Un continente para el arte en una ciudad donde la
palabra arte es sinónimo de su identidad. Y ese continente se quedó así, varado
entre el parque de Bonaval y el Panteón de Galegos Ilustres, subido a un
pedestal esperando el paso del tiempo. Pero el CGAC, además de ser museo, para
un conjunto de estudiantes de Historia del Arte fue su punto de ignición ante
su futuro. El mayo del 68 que no tuvimos porque la historia no lo quiso así se
activó con la decisión de retirar de la dirección del centro a Gloria
Moure. Tras la siempre compleja puesta en marcha bajo la dirección del
‘bulideiro’ Antón Pulido, la dirección de Gloria Moure
convirtió aquel centro en un modélico referente para amigos del arte y la
cultura. Europa y el mundo galvanizaban su arte a los pies del Apóstol a través
de unas exposiciones magníficas que hacían saltar de los apuntes a sus
protagonistas para convertise en realidad. Aquel cese nos convirtió en una
especie de ‘jóvenes turcos’ al asalto de la libertad y en defensa de lo que
entendimos que era un vendaval que no podía ser cercenado. No había grises pero
salimos a la calle y hasta debimos zarandear a algún alto cargo. Hasta ahí la
revolución, nuestra revolución, que ya bastante revolucionarios fuimos por
habernos metido a estudiar Historia del Arte a finales del siglo XX.
La vida siguió como siguen las cosas que no tienen
mucho sentido y llegó Miguel Fernández-Cid, pontevedrés de
pro, de los que se lamen las heridas de la Tercera División con el recuerdo de
los Calleja y cía, y todo aquello siguió en pie y durante
siete años el CGAC navegó como un gran buque transoceánico con sus camarotes
llenos de historias, andanzas, exposiciones, fiestas, publicaciones, montajes,
visitantes y artistas.

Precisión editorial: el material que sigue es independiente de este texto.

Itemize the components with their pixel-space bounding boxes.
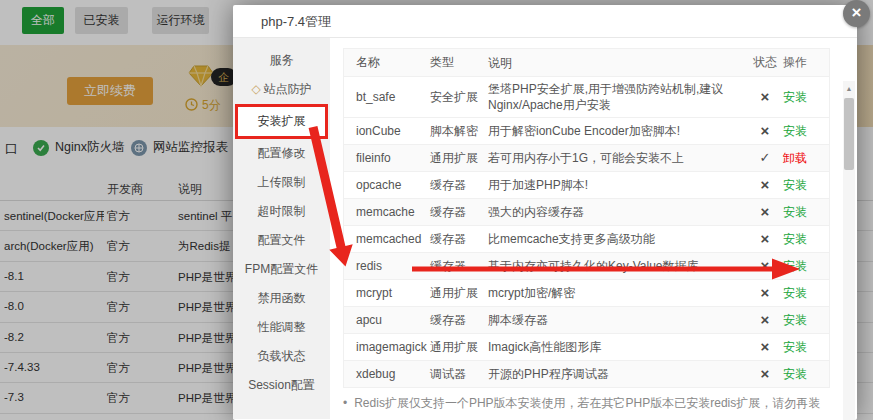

Un esplendor que lo situó a la altura de los grandes
centros expositivos del Estado. Se fue Fraga y eso es como un
cambio de era. Las placas tectónicas cedieron y el bipartito, con cierta
desconfianza hacia las posibilidades de lo que se podía hacer en aquel cajón
moderno, puso el CGAC en manos del alternativo Manuel Olveira.
La crisis comenzaba a asomar sus babas sediciosas
mordisqueando allí donde los políticos entienden que es menos dañina para la
sociedad. ¡Tate. El arte!, dijo uno, o dos, ¡pobrecillos!, y los presupuestos
empezaron a bajar y las fiestas fueron menos fiestas, y las publicaciones menos
publicaciones y las exposiciones menos exposiciones. Así las cosas, las
travesías dejaron los océanos de lado y subieron por ríos como aquellos de los
que escribiera Conrad, convirtiendo el resto del viaje en un
descenso a los infiernos. El Marlow de ‘El corazón de las
tinieblas’ es su director actual, Miguel Von Hafe, quien
meritoriamente pilota ese trasantlántico que va dejando su alma por los
rincones de la memoria. Allí donde descubrimos a Giuseppe Penone,
donde entendimos la huella del fuego como panegírico mediterráneo de la mano de
Kounellis, donde Ánxel Huete nos envolvió en
negro y Manuel Moldes abrió las puertas al alma de las
señoritas de Avignon gallegas: ‘Las mozas de Pontevedra’. Buceamos en la
insondable genialidad de Leopoldo Nóvoa, pero también en la de
Boltanski, Anish Kapoor, George Rousee,
Vik Muniz, Cristina García Rodero y tantos
otros. Imágenes que aparecen mezcladas con palabras de brillantes
conferenciantes como Francisco Jarauta, quizás la persona que
conozco que de manera más intensa deja a la audiencia colgada de sus palabras,
como ocurrió en aquella ocasión en que nos relató cuando fue invitado a cenar a
casa de un amigo en París y, tras entrar en su vivienda, se dio de bruces con
un estremecedor cuadro de Poussin. Y es que esas cosas solo
pasan en los cuentos o en los museos. Mundos hechos para ser felices.